Secrets of the malaria parasite
Researchers from the Department of Biomedicine describe the atomic details responsible for the short length of actin filaments in the malaria parasite.
Malaria is a parasitic infection caused by Plasmodium spp., obligate intracellular parasites with a wide distribution in subtropical and tropical areas. In 2017, the World Health Organization reported approximately half a million deaths resulting from nearly 219 million malaria cases registered worldwide. The life cycle of the parasite involves several stages that go through different morphological states and infect different cell types in the mosquito and vertebrate host. Successive rounds of invasion, replication, and egress from red blood cells cause the symptoms in the acute infection of the human host. All these processes depend on filamentous actin. Actin is a highly conserved protein in eukaryotic cells. Its ability to polymerize is essential for central processes in the cell, including cell division, transport, motility, and structural functions.
In Plasmodium spp., there are two actin isoforms, which are among the most divergent actins in eukaryotes and differ from each other more than actin isoforms in any other species. Both parasite actin isoforms form filaments in vitro. However, their length distributions are different.

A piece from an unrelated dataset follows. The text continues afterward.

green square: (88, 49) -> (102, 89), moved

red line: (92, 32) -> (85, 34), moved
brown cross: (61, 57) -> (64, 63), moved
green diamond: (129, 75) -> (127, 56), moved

Based on high-resolution crystallography, electron microscopy, and biochemical assays, we propose a model for P. falciparum actin I polymerization, ATP hydrolysis and phosphate release, and fragmentation of parasite microfilaments. Magnesium binding causes a slight flattening of the actin monomer, favoring polymerization and ATP hydrolysis. Potassium binds to the active site together with magnesium during hydrolysis. Subsequent phosphate release results again in a more twisted conformation of the monomer. The conformation of a loop, which we named the A-loop, is linked to phosphate release and the stability of filaments. The interactions of Asp180 in the A-loop with either Lys270 (plug) or His74 (H-loop) promote a ping-pong movement of the A-loop, which acts as a switch between stable and unstable filament conformations.
This novel fragmentation model explains the until-now enigmatic short length of the parasite actin filaments. Understanding the molecular differences between the malaria parasite and human actins may pave the way towards development of novel drugs targeting the parasite actomyosin motor.